• Information shown:

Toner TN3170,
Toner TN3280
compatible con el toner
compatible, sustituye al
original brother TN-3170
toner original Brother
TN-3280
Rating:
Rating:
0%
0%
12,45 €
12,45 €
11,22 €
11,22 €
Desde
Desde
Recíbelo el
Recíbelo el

* * *

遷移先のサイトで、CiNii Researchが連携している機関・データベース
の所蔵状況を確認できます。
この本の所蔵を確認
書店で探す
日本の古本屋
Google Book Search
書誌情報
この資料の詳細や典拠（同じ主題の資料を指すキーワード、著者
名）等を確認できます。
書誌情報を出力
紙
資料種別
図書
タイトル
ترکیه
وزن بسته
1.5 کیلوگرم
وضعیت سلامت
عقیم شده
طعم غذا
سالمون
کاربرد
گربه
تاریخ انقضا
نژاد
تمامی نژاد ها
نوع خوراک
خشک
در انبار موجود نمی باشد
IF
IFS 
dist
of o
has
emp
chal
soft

• Your task:
Using the listing above, count the lines that contain the word "original" and state only that number.

• Answer below:
2